Looking at the listing, state how many of its lines contain the string "ecológicos". Write only the number.

[[ LISTED ENTRIES, beginning ]]

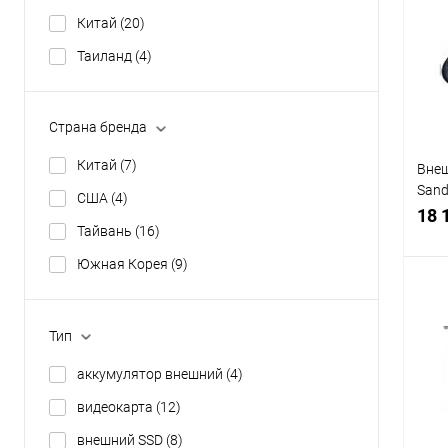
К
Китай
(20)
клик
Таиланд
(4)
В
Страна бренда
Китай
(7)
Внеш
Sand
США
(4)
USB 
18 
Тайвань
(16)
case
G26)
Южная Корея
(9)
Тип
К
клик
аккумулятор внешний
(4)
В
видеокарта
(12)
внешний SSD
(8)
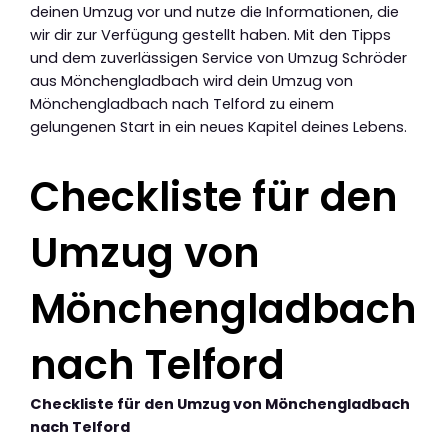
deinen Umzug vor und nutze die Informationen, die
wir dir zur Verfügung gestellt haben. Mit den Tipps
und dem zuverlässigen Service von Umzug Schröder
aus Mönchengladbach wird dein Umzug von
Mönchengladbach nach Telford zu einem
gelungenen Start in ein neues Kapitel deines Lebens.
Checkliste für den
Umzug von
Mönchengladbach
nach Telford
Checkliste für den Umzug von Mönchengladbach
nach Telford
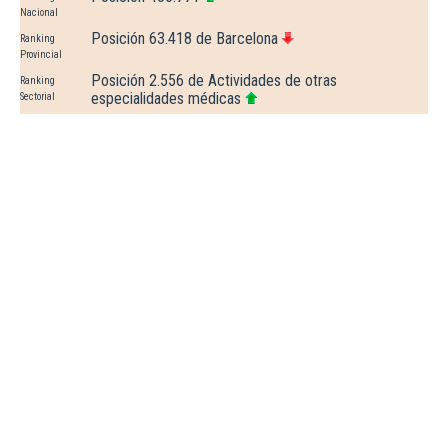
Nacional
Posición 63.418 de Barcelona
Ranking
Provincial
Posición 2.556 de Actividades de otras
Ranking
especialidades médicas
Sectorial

[[ LISTED ENTRIES, end ]]
[[ LISTED ENTRIES, beginning ]]

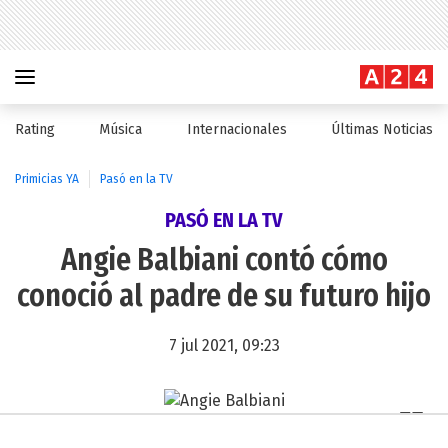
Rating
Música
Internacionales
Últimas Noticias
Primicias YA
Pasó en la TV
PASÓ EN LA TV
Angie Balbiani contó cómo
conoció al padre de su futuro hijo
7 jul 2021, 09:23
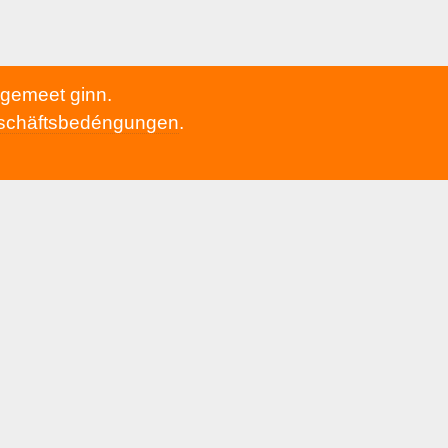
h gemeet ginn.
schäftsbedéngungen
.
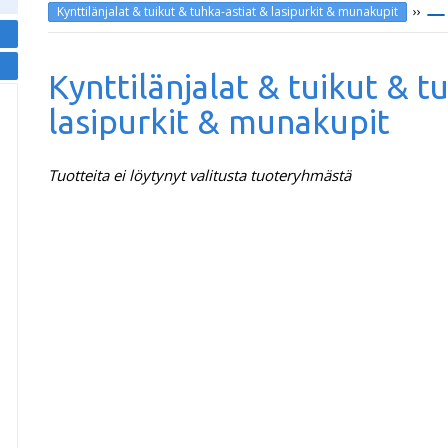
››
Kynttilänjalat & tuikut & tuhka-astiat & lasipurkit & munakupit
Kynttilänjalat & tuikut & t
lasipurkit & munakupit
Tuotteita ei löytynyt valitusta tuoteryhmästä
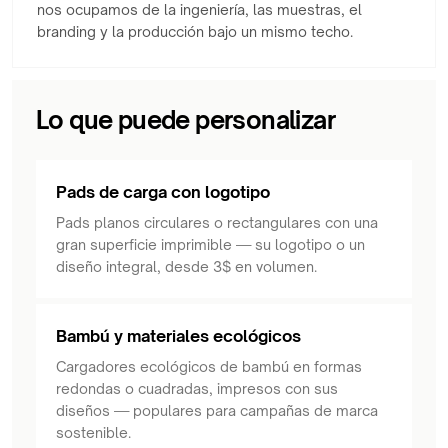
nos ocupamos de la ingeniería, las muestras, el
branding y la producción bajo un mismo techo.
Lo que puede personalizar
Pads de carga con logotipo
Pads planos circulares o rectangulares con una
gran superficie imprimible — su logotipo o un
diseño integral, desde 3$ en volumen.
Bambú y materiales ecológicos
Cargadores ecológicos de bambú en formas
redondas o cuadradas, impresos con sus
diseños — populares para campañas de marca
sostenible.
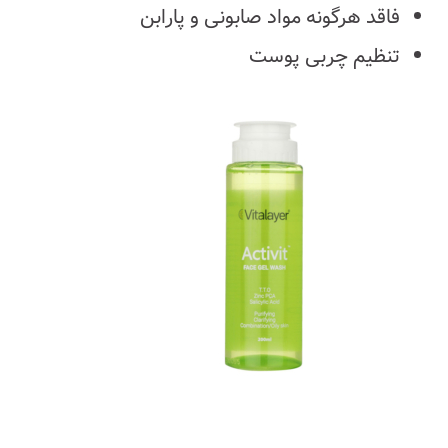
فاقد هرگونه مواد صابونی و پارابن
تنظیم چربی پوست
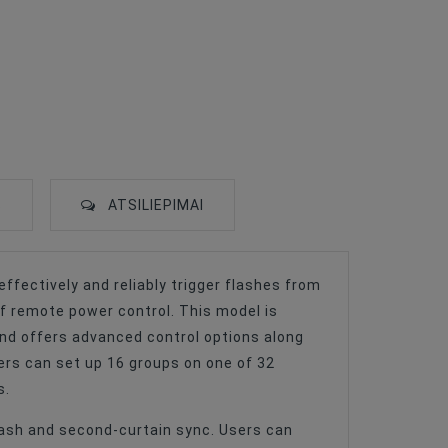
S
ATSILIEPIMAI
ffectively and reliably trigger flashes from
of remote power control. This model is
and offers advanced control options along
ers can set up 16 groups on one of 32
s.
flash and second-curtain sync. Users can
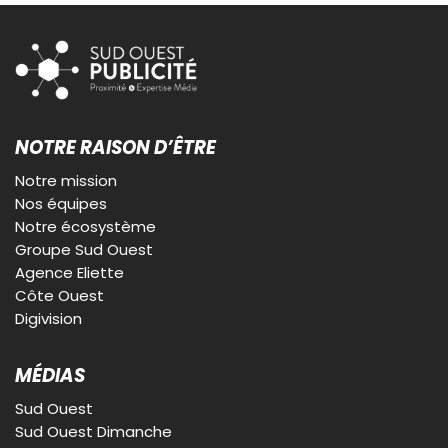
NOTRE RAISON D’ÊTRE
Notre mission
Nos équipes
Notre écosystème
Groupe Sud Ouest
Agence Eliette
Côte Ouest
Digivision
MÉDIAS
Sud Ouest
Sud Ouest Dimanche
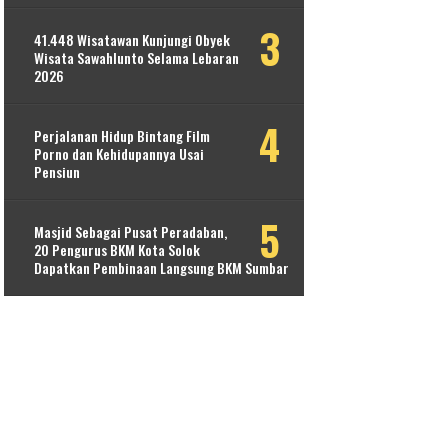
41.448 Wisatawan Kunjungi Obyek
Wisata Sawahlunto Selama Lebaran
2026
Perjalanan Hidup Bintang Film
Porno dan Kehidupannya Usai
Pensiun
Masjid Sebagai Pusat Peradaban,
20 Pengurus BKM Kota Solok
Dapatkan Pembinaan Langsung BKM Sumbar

[[ LISTED ENTRIES, end ]]

*TASK RESPONSE*: 2